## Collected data
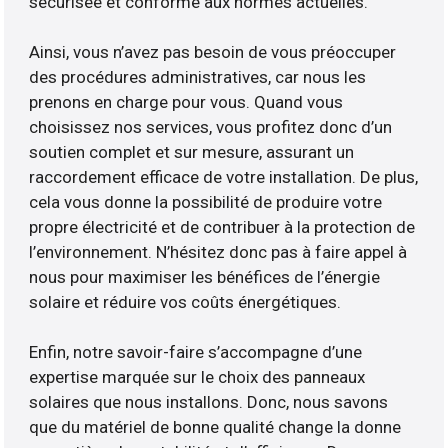
sécurisée et conforme aux normes actuelles.
Ainsi, vous n’avez pas besoin de vous préoccuper
des procédures administratives, car nous les
prenons en charge pour vous. Quand vous
choisissez nos services, vous profitez donc d’un
soutien complet et sur mesure, assurant un
raccordement efficace de votre installation. De plus,
cela vous donne la possibilité de produire votre
propre électricité et de contribuer à la protection de
l’environnement. N’hésitez donc pas à faire appel à
nous pour maximiser les bénéfices de l’énergie
solaire et réduire vos coûts énergétiques.
Enfin, notre savoir-faire s’accompagne d’une
expertise marquée sur le choix des panneaux
solaires que nous installons. Donc, nous savons
que du matériel de bonne qualité change la donne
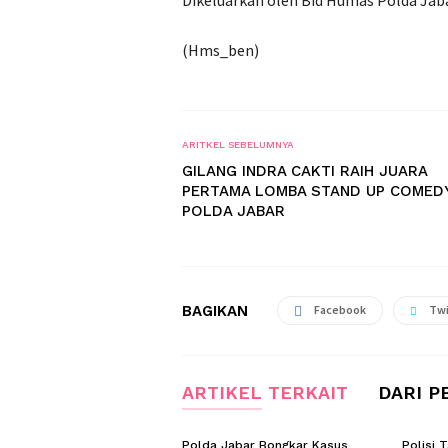
Dikeluarkan oleh Bid Humas Polda Jaba
(Hms_ben)
ARITKEL SEBELUMNYA
GILANG INDRA CAKTI RAIH JUARA
PERTAMA LOMBA STAND UP COMED
POLDA JABAR
BAGIKAN
Facebook
Twi
ARTIKEL TERKAIT
DARI P
Polda Jabar Bongkar Kasus
Polisi 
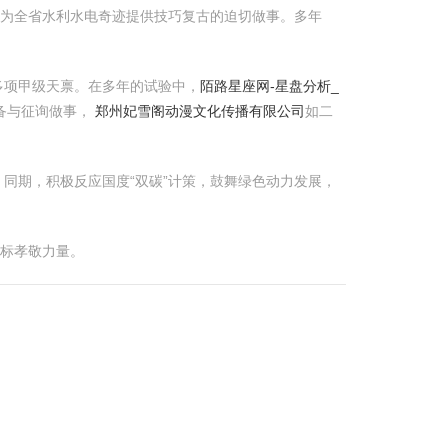
着为全省水利水电奇迹提供技巧复古的迫切做事。多年
多项甲级天禀。在多年的试验中，
陌路星座网-星盘分析_
备与征询做事，
郑州妃雪阁动漫文化传播有限公司
如二
同期，积极反应国度“双碳”计策，鼓舞绿色动力发展，
指标孝敬力量。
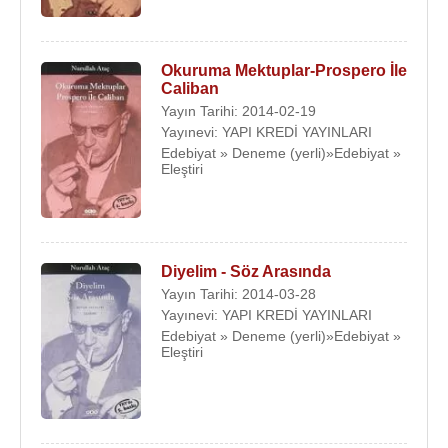
Okuruma Mektuplar-Prospero İle
Caliban
Yayın Tarihi: 2014-02-19
Yayınevi: YAPI KREDİ YAYINLARI
Edebiyat » Deneme (yerli)»Edebiyat »
Eleştiri
Diyelim - Söz Arasında
Yayın Tarihi: 2014-03-28
Yayınevi: YAPI KREDİ YAYINLARI
Edebiyat » Deneme (yerli)»Edebiyat »
Eleştiri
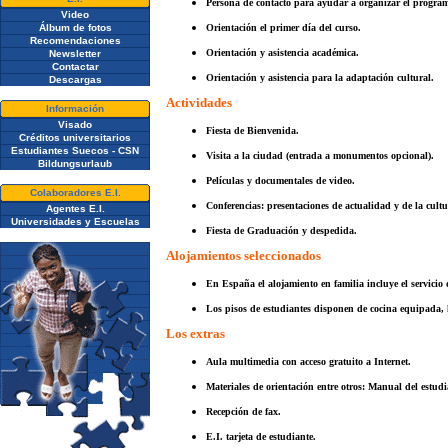
Persona de contacto para ayudar a organizar el program
Video
Álbum de fotos
Orientación el primer día del curso.
Recomendaciones
Orientación y asistencia académica.
Newsletter
Contactar
Orientación y asistencia para la adaptación cultural.
Descargas
Actividades
Información
Visado
Fiesta de Bienvenida.
Créditos universitarios
Estudiantes Suecos - CSN
Visita a la ciudad (entrada a monumentos opcional).
Bildungsurlaub
Películas y documentales de video.
Colaboradores E.I.
Conferencias: presentaciones de actualidad y de la cult
Agentes E.I.
Universidades y Escuelas
Fiesta de Graduación y despedida.
Alojamientos seleccionados
En España el alojamiento en familia incluye el servicio d
Los pisos de estudiantes disponen de cocina equipada, ho
Los extras
Aula multimedia con acceso gratuito a Internet.
Materiales de orientación entre otros: Manual del estudia
Recepción de fax.
E.I. tarjeta de estudiante.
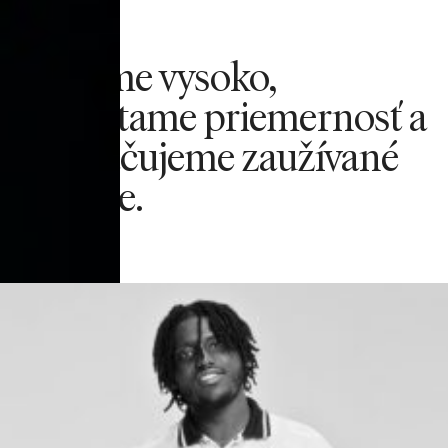
Mierime vysoko,
odmietame priemernosť a
prekračujeme zaužívané
hranice.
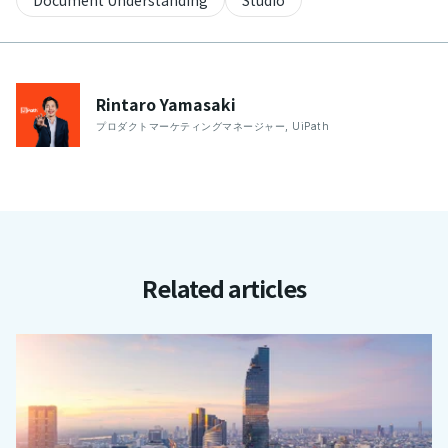
Document Understanding
Studio
Rintaro
Yamasaki
プロダクトマーケティングマネージャー
,
UiPath
Related articles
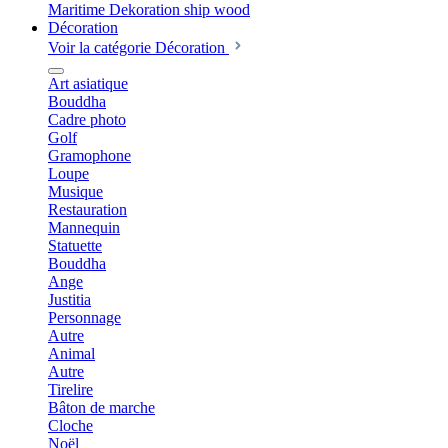
Décoration
Voir la catégorie Décoration
Art asiatique
Bouddha
Cadre photo
Golf
Gramophone
Loupe
Musique
Restauration
Mannequin
Statuette
Bouddha
Ange
Justitia
Personnage
Autre
Animal
Autre
Tirelire
Bâton de marche
Cloche
Noël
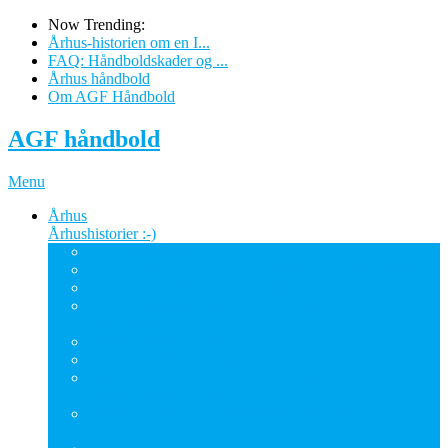
Now Trending:
Århus-historien om en I...
FAQ: Håndboldskader og ...
Århus håndbold
Om AGF Håndbold
AGF håndbold
Menu
Århus
Århushistorier :-)
ABC Mæglerne
AGF FANS, HVAD ER PRISEN PÅ RENGØRING?
AGF-NYT OM UNDERHOLDNING
DET KOSTER JYSK SNERYDNING PÅ
SJÆLLAND …
BRYLLUPSKAGER
HÅNDBOLD OG AGF
HØRT I AGF-HALLEN: “SÆT PRIS PÅ
BRYLLUPSKAGER”
PRØV EN SEO-KONSULENT UDENFOR
AARHUS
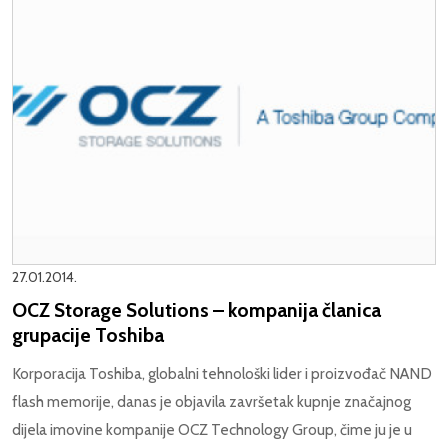
27.01.2014.
OCZ Storage Solutions – kompanija članica
grupacije Toshiba
Korporacija Toshiba, globalni tehnološki lider i proizvođač NAND
flash memorije, danas je objavila završetak kupnje značajnog
dijela imovine kompanije OCZ Technology Group, čime ju je u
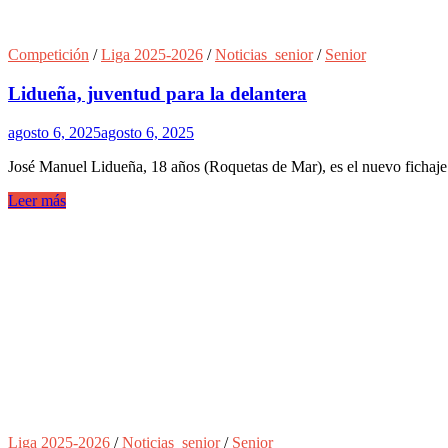
Competición
/
Liga 2025-2026
/
Noticias_senior
/
Senior
Lidueña, juventud para la delantera
agosto 6, 2025
agosto 6, 2025
José Manuel Lidueña, 18 años (Roquetas de Mar), es el nuevo fichaj
Leer más
Liga 2025-2026
/
Noticias_senior
/
Senior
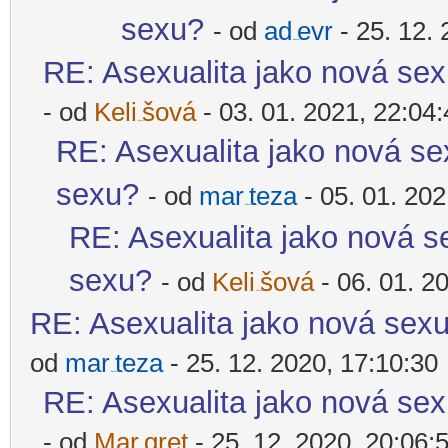
sexu?
- od
ad
evr
- 25. 12. 
-diskusni-forum-
RE: Asexualita jako nová sex
- od
Keli
šová
- 03. 01. 2021, 22:04
-diskusni-forum-
RE: Asexualita jako nová sex
sexu?
- od
mar
teza
- 05. 01. 202
-diskusni-forum-
RE: Asexualita jako nová se
sexu?
- od
Keli
šová
- 06. 01. 2
-diskusni-forum-
RE: Asexualita jako nová sexu
od
mar
teza
- 25. 12. 2020, 17:10:30
-diskusni-forum-
RE: Asexualita jako nová sex
- od
Mar
gret
- 25. 12. 2020, 20:06:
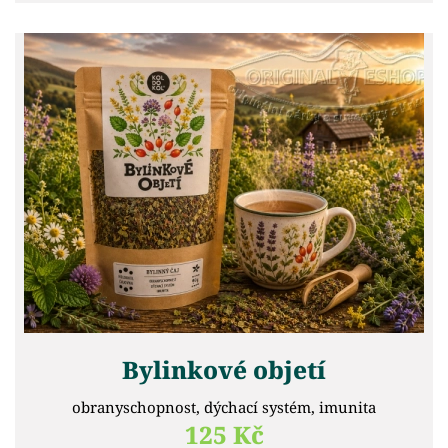
Bylinkové objetí
obranyschopnost, dýchací systém, imunita
125 Kč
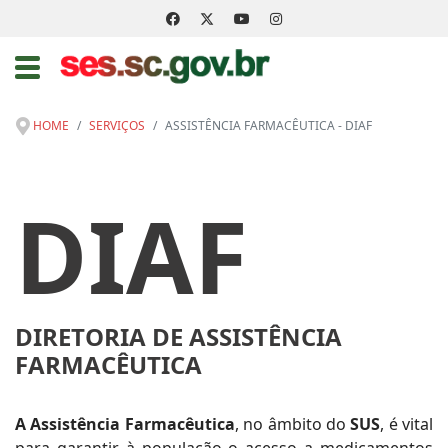
HOME
SERVIÇOS
ASSISTÊNCIA FARMACÊUTICA - DIAF
DIAF
DIRETORIA DE ASSISTÊNCIA
FARMACÊUTICA
A Assistência Farmacêutica
, no âmbito do
SUS
, é vital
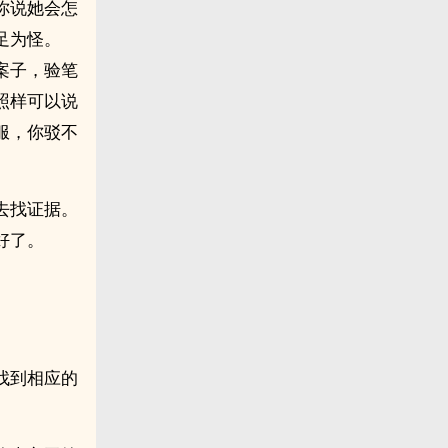
你说她会怎
足为怪。
案子，验笔
照样可以说
服，你驳不
去找证据。
好了。
找到相应的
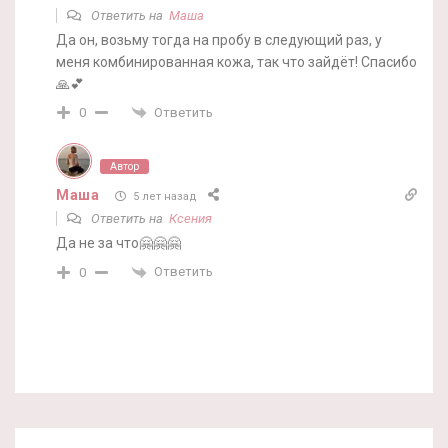
Ответить на
Маша
Да он, возьму тогда на пробу в следующий раз, у
меня комбинированная кожа, так что зайдёт! Спасибо
🙏💕
Ответить
0
Автор
Маша
5 лет назад
Ответить на
Ксения
Да не за что🤗🤗🤗
Ответить
0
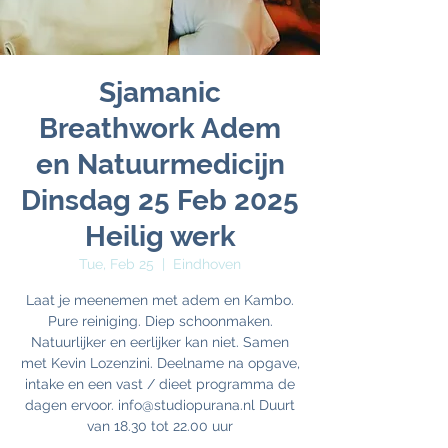
Sjamanic
Breathwork Adem
en Natuurmedicijn
Dinsdag 25 Feb 2025
Heilig werk
Tue, Feb 25
  |  
Eindhoven
Laat je meenemen met adem en Kambo.
Pure reiniging. Diep schoonmaken.
Natuurlijker en eerlijker kan niet. Samen
met Kevin Lozenzini. Deelname na opgave,
intake en een vast / dieet programma de
dagen ervoor. info@studiopurana.nl Duurt
van 18.30 tot 22.00 uur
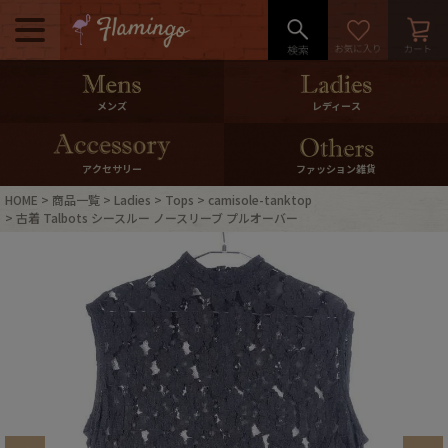
メニュー
500pt＆10％Offクーポンプレゼン
メンズ
レディース
ト
10％0ffクーポンプレゼント
アクセサリー
ファッション雑貨
HOME
商品一覧
Ladies
Tops
camisole-tanktop
ログイン・会員登録
LINE ID連携
古着 Talbots シースルー ノースリーブ プルオーバー
お気に入り
マイページ
ご利用ガイド
International Shipping
店舗紹介
特集一覧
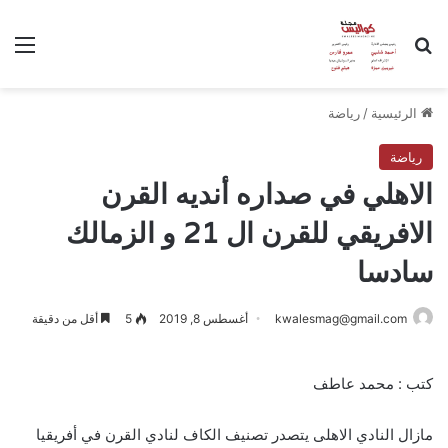
بحث عن
الق
الرئيسية
/
رياضة
رياضة
الاهلي في صداره أنديه القرن
الافريقي للقرن ال 21 و الزمالك
سادسا
kwalesmag@gmail.com
أغسطس 8, 2019
5
أقل من دقيقة
كتب : محمد عاطف
مازال النادي الاهلى يتصدر تصنيف الكاف لنادي القرن في أفريقيا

## Work instructions
Without the pictures, return the entries exactly as they appear.

## The answer
sécurisée et conforme aux normes actuelles.
Ainsi, vous n’avez pas besoin de vous préoccuper
des procédures administratives, car nous les
prenons en charge pour vous. Quand vous
choisissez nos services, vous profitez donc d’un
soutien complet et sur mesure, assurant un
raccordement efficace de votre installation. De plus,
cela vous donne la possibilité de produire votre
propre électricité et de contribuer à la protection de
l’environnement. N’hésitez donc pas à faire appel à
nous pour maximiser les bénéfices de l’énergie
solaire et réduire vos coûts énergétiques.
Enfin, notre savoir-faire s’accompagne d’une
expertise marquée sur le choix des panneaux
solaires que nous installons. Donc, nous savons
que du matériel de bonne qualité change la donne
Dikeluarkan oleh Bid Humas Polda Jaba
(Hms_ben)
ARITKEL SEBELUMNYA
GILANG INDRA CAKTI RAIH JUARA
PERTAMA LOMBA STAND UP COMED
POLDA JABAR
BAGIKAN
Facebook
Twi
ARTIKEL TERKAIT
DARI P
Polda Jabar Bongkar Kasus
Polisi 
着为全省水利水电奇迹提供技巧复古的迫切做事。多年
多项甲级天禀。在多年的试验中，
陌路星座网-星盘分析_
备与征询做事，
郑州妃雪阁动漫文化传播有限公司
如二
同期，积极反应国度“双碳”计策，鼓舞绿色动力发展，
指标孝敬力量。
Okuruma Mektuplar-Prospero İle
Caliban
Yayın Tarihi: 2014-02-19
Yayınevi: YAPI KREDİ YAYINLARI
Edebiyat » Deneme (yerli)»Edebiyat »
Eleştiri
Diyelim - Söz Arasında
Yayın Tarihi: 2014-03-28
Yayınevi: YAPI KREDİ YAYINLARI
Edebiyat » Deneme (yerli)»Edebiyat »
Eleştiri
Persona de contacto para ayudar a organizar el program
Video
Álbum de fotos
Orientación el primer día del curso.
Recomendaciones
Orientación y asistencia académica.
Newsletter
Contactar
Orientación y asistencia para la adaptación cultural.
Descargas
Actividades
Información
Visado
Fiesta de Bienvenida.
Créditos universitarios
Estudiantes Suecos - CSN
Visita a la ciudad (entrada a monumentos opcional).
Bildungsurlaub
Películas y documentales de video.
Colaboradores E.I.
Conferencias: presentaciones de actualidad y de la cult
Agentes E.I.
Universidades y Escuelas
Fiesta de Graduación y despedida.
Alojamientos seleccionados
En España el alojamiento en familia incluye el servicio d
Los pisos de estudiantes disponen de cocina equipada, ho
Los extras
Aula multimedia con acceso gratuito a Internet.
Materiales de orientación entre otros: Manual del estudia
Recepción de fax.
E.I. tarjeta de estudiante.
Mierime vysoko,
odmietame priemernosť a
prekračujeme zaužívané
hranice.
Document Understanding
Studio
Rintaro
Yamasaki
プロダクトマーケティングマネージャー
,
UiPath
Related articles
Décoration
Voir la catégorie Décoration
Art asiatique
Bouddha
Cadre photo
Golf
Gramophone
Loupe
Musique
Restauration
Mannequin
Statuette
Bouddha
Ange
Justitia
Personnage
Autre
Animal
Autre
Tirelire
Bâton de marche
Cloche
Noël
Now Trending:
Århus-historien om en I...
FAQ: Håndboldskader og ...
Århus håndbold
Om AGF Håndbold
AGF håndbold
Menu
Århus
Århushistorier :-)
ABC Mæglerne
AGF FANS, HVAD ER PRISEN PÅ RENGØRING?
AGF-NYT OM UNDERHOLDNING
DET KOSTER JYSK SNERYDNING PÅ
SJÆLLAND …
BRYLLUPSKAGER
HÅNDBOLD OG AGF
HØRT I AGF-HALLEN: “SÆT PRIS PÅ
BRYLLUPSKAGER”
PRØV EN SEO-KONSULENT UDENFOR
AARHUS
27.01.2014.
OCZ Storage Solutions – kompanija članica
grupacije Toshiba
Korporacija Toshiba, globalni tehnološki lider i proizvođač NAND
flash memorije, danas je objavila završetak kupnje značajnog
dijela imovine kompanije OCZ Technology Group, čime ju je u
Competición
/
Liga 2025-2026
/
Noticias_senior
/
Senior
Lidueña, juventud para la delantera
agosto 6, 2025
agosto 6, 2025
José Manuel Lidueña, 18 años (Roquetas de Mar), es el nuevo fichaj
Leer más
Liga 2025-2026
/
Noticias_senior
/
Senior
sexu?
- od
ad
evr
- 25. 12. 
-diskusni-forum-
RE: Asexualita jako nová sex
- od
Keli
šová
- 03. 01. 2021, 22:04
-diskusni-forum-
RE: Asexualita jako nová sex
sexu?
- od
mar
teza
- 05. 01. 202
-diskusni-forum-
RE: Asexualita jako nová se
sexu?
- od
Keli
šová
- 06. 01. 2
-diskusni-forum-
RE: Asexualita jako nová sexu
od
mar
teza
- 25. 12. 2020, 17:10:30
-diskusni-forum-
RE: Asexualita jako nová sex
- od
Mar
gret
- 25. 12. 2020, 20:06:
Bylinkové objetí
obranyschopnost, dýchací systém, imunita
125 Kč
HOME
SERVIÇOS
ASSISTÊNCIA FARMACÊUTICA - DIAF
DIAF
DIRETORIA DE ASSISTÊNCIA
FARMACÊUTICA
A Assistência Farmacêutica
, no âmbito do
SUS
, é vital
你说她会怎
足为怪。
案子，验笔
照样可以说
服，你驳不
去找证据。
好了。
找到相应的
Ответить на
Маша
Да он, возьму тогда на пробу в следующий раз, у
меня комбинированная кожа, так что зайдёт! Спасибо
🙏💕
Ответить
0
Автор
Маша
5 лет назад
Ответить на
Ксения
Да не за что🤗🤗🤗
Ответить
0
Sjamanic
Breathwork Adem
en Natuurmedicijn
Dinsdag 25 Feb 2025
Heilig werk
Tue, Feb 25
  |  
Eindhoven
Laat je meenemen met adem en Kambo.
Pure reiniging. Diep schoonmaken.
Natuurlijker en eerlijker kan niet. Samen
met Kevin Lozenzini. Deelname na opgave,
intake en een vast / dieet programma de
dagen ervoor. info@studiopurana.nl Duurt
van 18.30 tot 22.00 uur
メニュー
500pt＆10％Offクーポンプレゼン
メンズ
レディース
ト
10％0ffクーポンプレゼント
アクセサリー
ファッション雑貨
HOME
商品一覧
Ladies
Tops
camisole-tanktop
ログイン・会員登録
LINE ID連携
古着 Talbots シースルー ノースリーブ プルオーバー
お気に入り
マイページ
ご利用ガイド
International Shipping
店舗紹介
特集一覧
بحث عن
الق
الرئيسية
/
رياضة
رياضة
الاهلي في صداره أنديه القرن
الافريقي للقرن ال 21 و الزمالك
سادسا
kwalesmag@gmail.com
أغسطس 8, 2019
5
أقل من دقيقة
كتب : محمد عاطف
مازال النادي الاهلى يتصدر تصنيف الكاف لنادي القرن في أفريقيا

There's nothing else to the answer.